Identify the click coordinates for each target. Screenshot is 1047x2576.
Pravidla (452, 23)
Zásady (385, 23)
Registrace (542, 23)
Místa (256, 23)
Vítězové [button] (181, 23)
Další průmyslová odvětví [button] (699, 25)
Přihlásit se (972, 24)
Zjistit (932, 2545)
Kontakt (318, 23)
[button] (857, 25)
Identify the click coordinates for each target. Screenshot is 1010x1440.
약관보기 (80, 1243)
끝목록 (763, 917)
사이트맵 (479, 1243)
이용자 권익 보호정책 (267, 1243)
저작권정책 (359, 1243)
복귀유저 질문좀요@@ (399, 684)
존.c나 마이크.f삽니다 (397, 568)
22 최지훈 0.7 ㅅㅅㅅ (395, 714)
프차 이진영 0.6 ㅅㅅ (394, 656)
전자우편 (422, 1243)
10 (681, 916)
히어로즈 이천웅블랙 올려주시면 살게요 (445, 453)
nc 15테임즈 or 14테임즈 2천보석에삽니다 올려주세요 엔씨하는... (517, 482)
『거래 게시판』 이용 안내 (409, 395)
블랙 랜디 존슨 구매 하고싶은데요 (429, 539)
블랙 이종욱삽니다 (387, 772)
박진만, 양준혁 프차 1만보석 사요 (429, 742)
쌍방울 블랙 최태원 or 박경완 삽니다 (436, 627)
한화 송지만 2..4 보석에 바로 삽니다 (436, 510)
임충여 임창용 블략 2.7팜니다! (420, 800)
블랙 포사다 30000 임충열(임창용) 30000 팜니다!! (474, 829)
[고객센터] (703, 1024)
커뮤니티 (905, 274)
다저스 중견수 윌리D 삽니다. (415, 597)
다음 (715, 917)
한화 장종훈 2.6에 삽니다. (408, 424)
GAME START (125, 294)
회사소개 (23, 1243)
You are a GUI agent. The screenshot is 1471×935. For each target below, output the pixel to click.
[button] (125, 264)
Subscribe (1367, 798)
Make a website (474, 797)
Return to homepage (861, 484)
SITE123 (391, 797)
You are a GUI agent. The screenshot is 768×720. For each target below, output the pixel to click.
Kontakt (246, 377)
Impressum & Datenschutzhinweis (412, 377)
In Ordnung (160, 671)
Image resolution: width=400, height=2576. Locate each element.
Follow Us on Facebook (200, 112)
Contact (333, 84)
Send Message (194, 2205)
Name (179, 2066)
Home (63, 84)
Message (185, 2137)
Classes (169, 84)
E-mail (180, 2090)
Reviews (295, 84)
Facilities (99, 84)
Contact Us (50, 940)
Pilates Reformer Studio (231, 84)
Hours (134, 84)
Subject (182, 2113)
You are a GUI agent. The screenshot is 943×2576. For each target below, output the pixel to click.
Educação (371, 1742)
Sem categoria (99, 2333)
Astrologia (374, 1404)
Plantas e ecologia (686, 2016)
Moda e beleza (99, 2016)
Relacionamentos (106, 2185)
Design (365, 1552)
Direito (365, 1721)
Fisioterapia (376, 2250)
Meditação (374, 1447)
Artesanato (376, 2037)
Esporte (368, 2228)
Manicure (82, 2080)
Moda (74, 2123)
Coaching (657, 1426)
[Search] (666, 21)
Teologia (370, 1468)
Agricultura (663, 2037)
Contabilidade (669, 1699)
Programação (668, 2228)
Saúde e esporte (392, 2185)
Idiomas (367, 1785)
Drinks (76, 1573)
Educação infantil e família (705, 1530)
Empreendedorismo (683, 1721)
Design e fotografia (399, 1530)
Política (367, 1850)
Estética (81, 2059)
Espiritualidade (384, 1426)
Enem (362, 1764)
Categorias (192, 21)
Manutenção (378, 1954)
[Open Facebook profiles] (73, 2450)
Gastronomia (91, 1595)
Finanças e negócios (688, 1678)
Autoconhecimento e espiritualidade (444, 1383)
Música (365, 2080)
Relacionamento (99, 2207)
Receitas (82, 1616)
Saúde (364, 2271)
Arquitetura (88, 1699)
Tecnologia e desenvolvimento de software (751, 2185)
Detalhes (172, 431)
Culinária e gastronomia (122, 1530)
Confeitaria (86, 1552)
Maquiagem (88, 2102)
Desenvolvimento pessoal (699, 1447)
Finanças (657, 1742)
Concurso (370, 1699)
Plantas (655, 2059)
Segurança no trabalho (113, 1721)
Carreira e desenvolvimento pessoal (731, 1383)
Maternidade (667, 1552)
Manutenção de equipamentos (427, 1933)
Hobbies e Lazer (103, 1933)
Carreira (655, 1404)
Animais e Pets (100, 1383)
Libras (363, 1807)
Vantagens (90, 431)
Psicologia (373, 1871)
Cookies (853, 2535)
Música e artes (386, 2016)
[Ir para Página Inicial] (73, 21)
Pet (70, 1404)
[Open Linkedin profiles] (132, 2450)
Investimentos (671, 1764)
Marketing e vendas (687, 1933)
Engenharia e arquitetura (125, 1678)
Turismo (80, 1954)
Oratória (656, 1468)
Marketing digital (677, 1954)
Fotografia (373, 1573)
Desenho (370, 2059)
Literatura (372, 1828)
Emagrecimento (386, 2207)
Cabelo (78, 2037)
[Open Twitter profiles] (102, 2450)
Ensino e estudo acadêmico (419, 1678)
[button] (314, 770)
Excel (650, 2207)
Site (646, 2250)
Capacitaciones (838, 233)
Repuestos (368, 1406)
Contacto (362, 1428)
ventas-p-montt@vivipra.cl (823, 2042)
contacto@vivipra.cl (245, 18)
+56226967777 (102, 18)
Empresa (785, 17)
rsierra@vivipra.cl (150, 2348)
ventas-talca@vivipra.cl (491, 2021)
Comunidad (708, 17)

| WHAT YOU HAVE TO DO |
Copy each line of the preceding data that contains the string "profiles".

| SOLUTION FOR THIS EXERCISE |
[Open Facebook profiles] (73, 2450)
[Open Linkedin profiles] (132, 2450)
[Open Twitter profiles] (102, 2450)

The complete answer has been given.